Ketika negara mencoba memungut pajak dari pemberian sosial, kita perlu bertanya: Di mana batas negara dan ruang pribadi masyarakat?
Pemerintah seharusnya memperkuat basis pajak melalui digitalisasi ekonomi besar, bukan mengejar sisa-sisa uang rakyat dari perayaan keluarga.

Anggota DPR Merasa Difitnah soal Terima Amplop di Rapat Pertamina: Itu SPPD!


Baca Juga: UTU Gelar Pelatihan Budidaya Ikan di Desa Wisata Lhok Seumot Nagan Raya

3: Baru Nikah Sudah Kena Pajak?” – Warga Resah, Tradisi Amplop Dipersoalkan

Di sebuah desa di Jawa Tengah, rencana hajatan pernikahan mulai terasa berbeda. Warga bertanya-tanya: “Apa bener amplop bakal kena pajak?”

Siti (47), seorang ibu rumah tangga, menanggapi dengan heran. “Kami ngasih amplop buat bantu saudara, bukan buat bisnis. Masa mau dipajaki juga?”

Isu ini telah menciptakan kecemasan di berbagai lapisan masyarakat. Banyak yang khawatir pesta pernikahan tak lagi jadi momen bahagia, tapi malah jadi beban tambahan. Sejumlah tokoh adat pun ikut bersuara, menyebut rencana itu berpotensi merusak nilai kebersamaan yang melekat dalam tradisi gotong royong.

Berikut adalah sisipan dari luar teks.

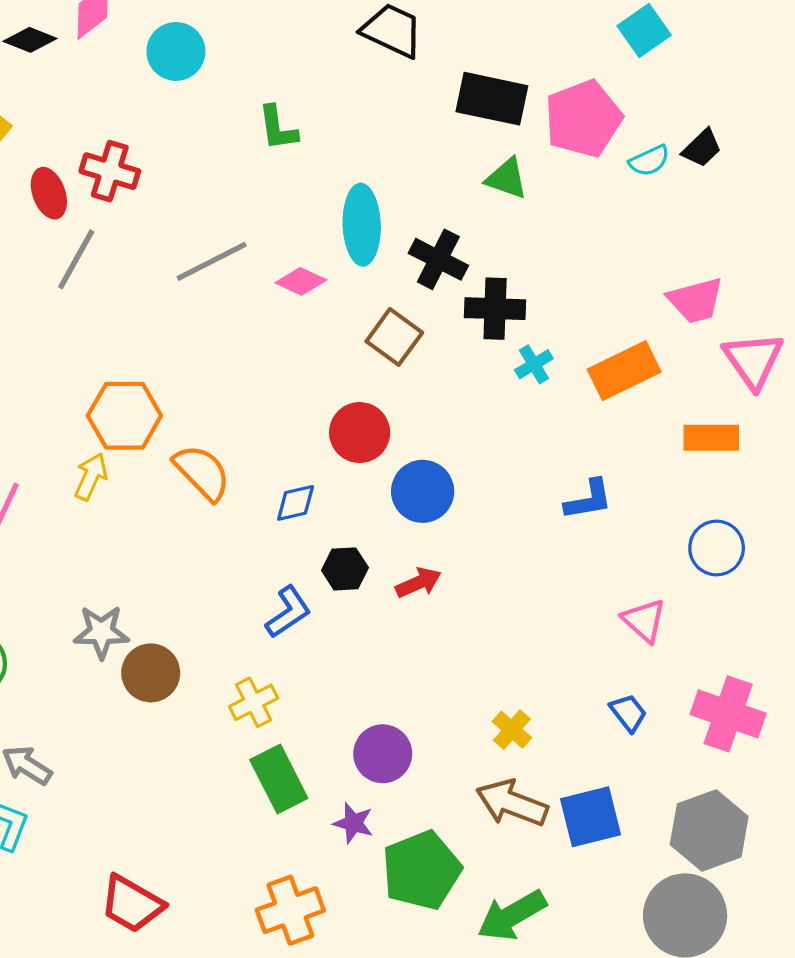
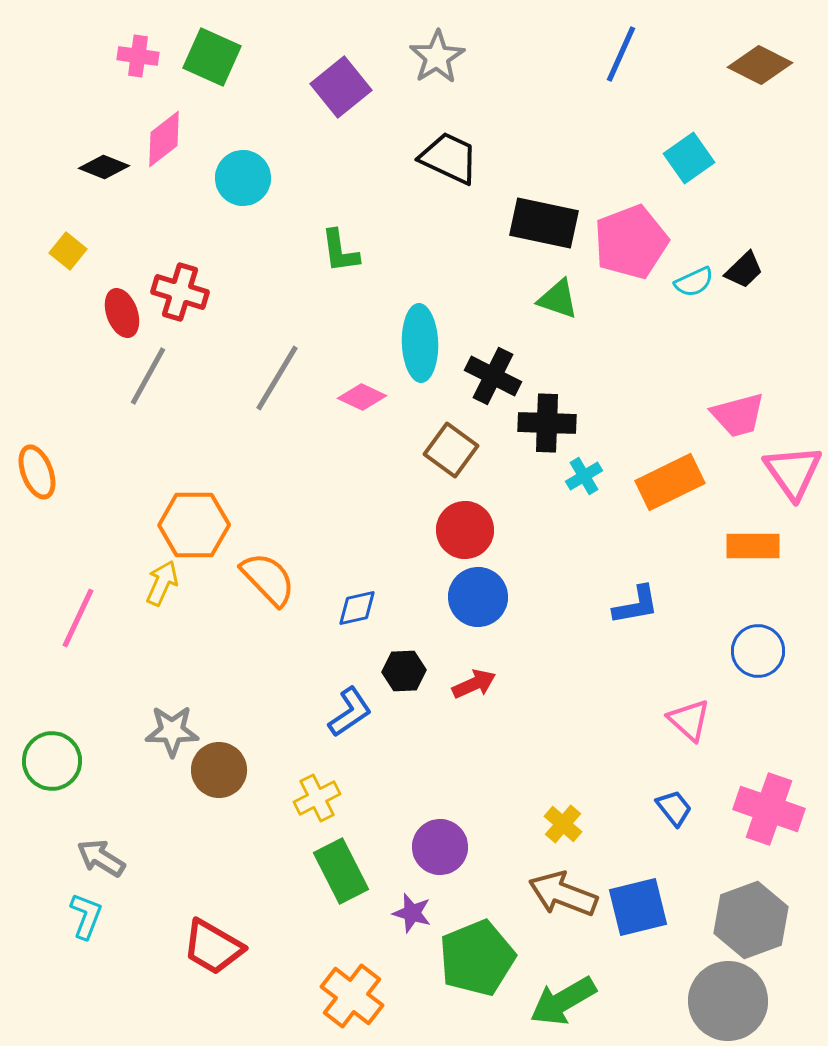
gray line: (212, 261) -> (277, 378), turned -32
red circle: (360, 433) -> (465, 530), moved
red trapezoid: (132, 904) -> (213, 947), moved
orange cross: (290, 910) -> (352, 996), turned -32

4: Ramai Isu Amplop Kondangan  Benarkah Amplop Kondangan Akan Kena Pajak? Ini Penjelasan Logisnya

Ramai isu bahwa uang amplop kondangan akan dikenai pajak. Tapi, apakah benar seperti itu?

Sampai saat ini, belum ada kebijakan resmi dari Direktorat Jenderal Pajak yang menyebut amplop kondangan sebagai objek pajak. Namun, isu ini tetap menarik perhatian publik dan anggota dewan, hingga perlu diluruskan dengan data dan komunikasi publik yang lebih baik dari otoritas pajak.

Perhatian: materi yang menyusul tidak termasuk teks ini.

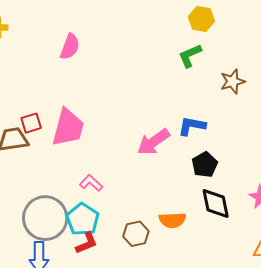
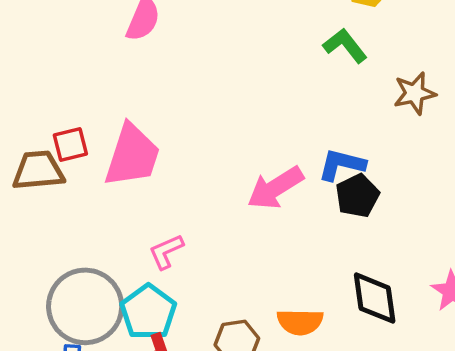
green L-shape: (190, 56) -> (345, 46), turned 72
black pentagon: (205, 165) -> (357, 196), moved
pink L-shape: (91, 183) -> (166, 252), turned -70

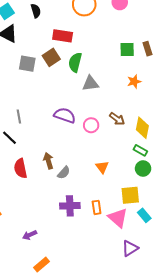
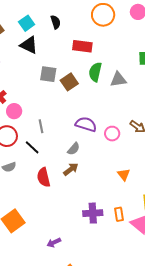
brown square: (51, 57) -> (69, 82), moved
gray triangle: (90, 83) -> (118, 80), moved
brown arrow: (48, 161) -> (71, 169), turned 70
gray semicircle: (64, 173) -> (74, 149), moved

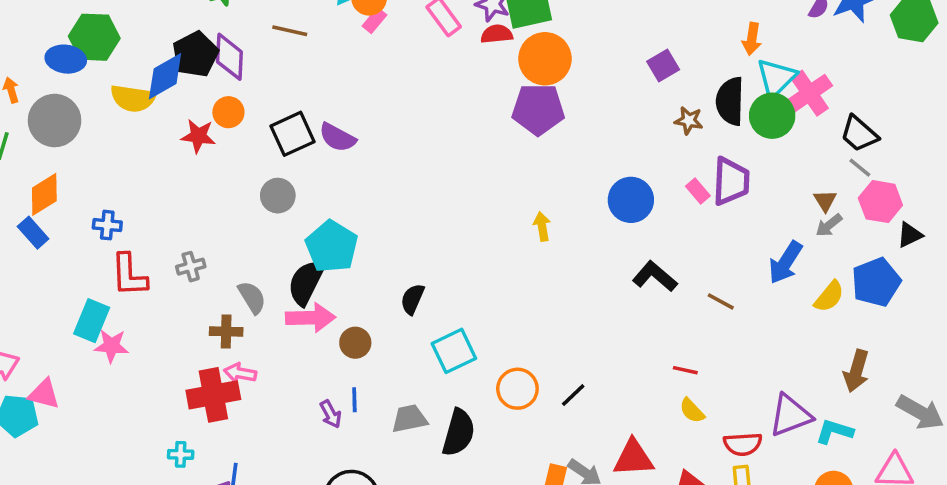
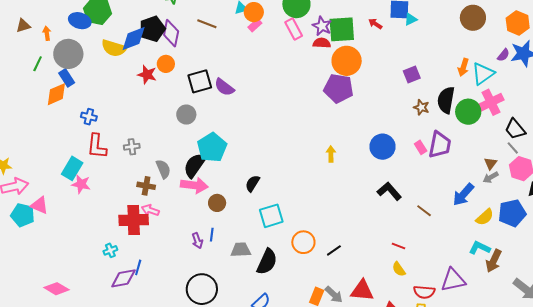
cyan triangle: (776, 78) -> (483, 74), moved
blue rectangle: (33, 233) -> (67, 78), moved
cyan L-shape: (834, 431) -> (480, 248), moved
cyan cross: (181, 454) -> (110, 250), turned -32

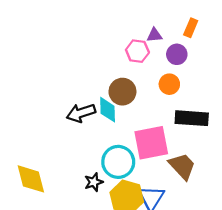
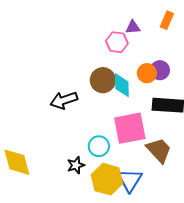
purple circle: (177, 54) -> (160, 70), moved
cyan diamond: (108, 110) -> (122, 85), moved
cyan circle: (118, 162) -> (99, 146), size x0.7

5: Amplop Kondangan Mau Dipajaki? Nikah Makin Mahal, Tamu Jadi Bingung

Anggota DPR langsung gercep. “Ini konyol,” kata salah satu dari mereka. Bahkan ada yang bilang, “Kalau ini bener, kita siap turun ke jalan!”

Warga juga ikut bingung. Tamu takut kasih amplop kecil, takut rugi. Yang punya hajat takut bikin resepsi, takut kena audit. Negara kok makin nyari celah, sih?  Tapi yang jelas, ini isu yang ngena banget ke urat budaya kita.